地域課題と美術の関係について考えるシンポジウム「辺境と芸術 アートは地方といかに向き合うのか?」が8月8日、秋田公立美術大学(秋田市新屋大川町)で開かれた。
同大の岩井成昭教授のグループが「地域課題研究+ウェブメディア」と題して展開するプロジェクトの一環。地域課題に対する芸術の関わり方や可能性を探ることを通じ、美術家と地域の「つなぎ手」を育成することなどが目的。地域情報を扱うウェブマガジンと秋田経済新聞が協力する。
金沢美術工芸大学准教授の芝山昌也さん、沖縄県立芸術大学准教授で美術批評家の土屋誠一さん、秋田公立美術大学教授の藤浩志さんの3人を講師に迎え、「地方・地域・辺境」と「アート」をキーワードに開かれた。

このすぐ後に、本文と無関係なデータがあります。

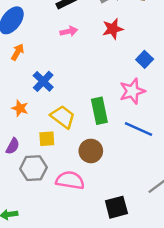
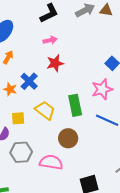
red star: (113, 29) -> (55, 63), moved
orange star: (20, 108) -> (10, 89), moved
yellow square: (47, 139) -> (18, 118), moved

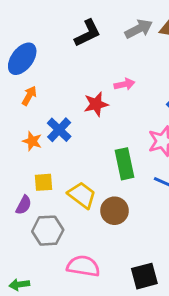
pink arrow: (50, 40) -> (124, 84), moved
yellow trapezoid: (45, 110) -> (82, 195), moved
pink semicircle: (51, 162) -> (83, 266), moved

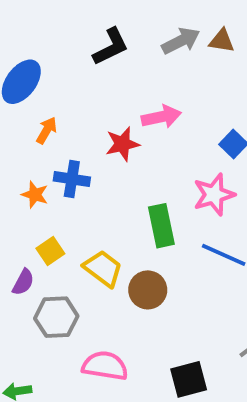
pink arrow: (124, 84) -> (161, 117), size x1.4
orange arrow: (29, 96) -> (47, 130), moved
blue cross: (59, 130) -> (72, 179), turned -35
yellow square: (43, 182) -> (50, 251), turned -30

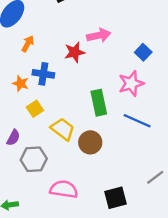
yellow square: (50, 251) -> (35, 109), moved

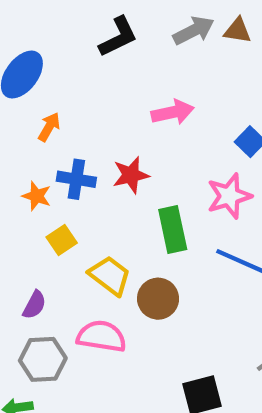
red star: (75, 52) -> (131, 175), moved
purple semicircle: (13, 138) -> (34, 305), moved
gray hexagon: (34, 159) -> (43, 359), moved
pink semicircle: (64, 189) -> (101, 336), moved

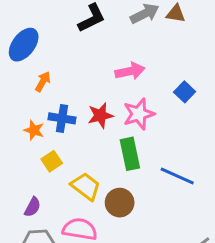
pink star: (229, 196) -> (139, 114), moved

秋田県上小阿仁村を舞台にアート事業に取り組む芝山さんは、美術家が地元住民と連携しながら地方から文化を生み出すことの意義について解説。土屋さんは、文化的価値基準を判断できる専門家が地方において不足している現状と課題について、佐賀県武雄市の図書館を事例に挙げながら持論を展開した。十和田市現代美術館(青森県)の館長も務める藤さんは、同市に移住する美術家らによって地域ブランディングに成功した事例などを紹介した。
同大学講師で人類学者の石倉敏明さんが進行を務め、3人の講師と行われたディスカッションでは、「辺境」ゆえのアクセスポイントとしての価値や個人と地域の関係性などについて活発な議論が交わされ、学内外から集まった約60人の参加者は熱心に聞き入った。
同事業は今後、「男鹿半島」「横手市十文字」「五城目町」を舞台に展開中の地域活性化事業を題材に、バスツアーによる研修を行う。参加申し込みは同大事務局・企画課(TEL 018-888-8478)まで。